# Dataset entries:
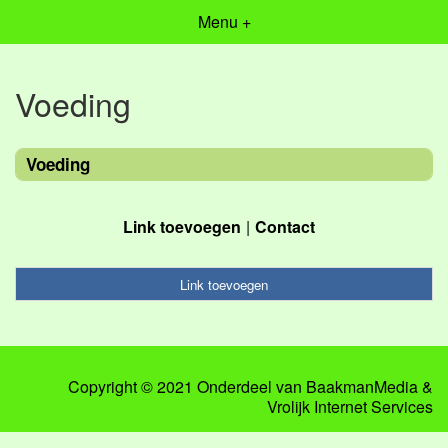
Menu +
Voeding
Voeding
Link toevoegen
Contact
Link toevoegen
Copyright © 2021 Onderdeel van
BaakmanMedia
&
Vrolijk Internet Services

# WHAT THE TASK REQUIRES:
Across all the lines above, repeat the wording exactly and omit the pictures.

# OUTPUT FOR THIS EXERCISE:
Menu +
Voeding
Voeding
Link toevoegen
Contact
Link toevoegen
Copyright © 2021 Onderdeel van
BaakmanMedia
&
Vrolijk Internet Services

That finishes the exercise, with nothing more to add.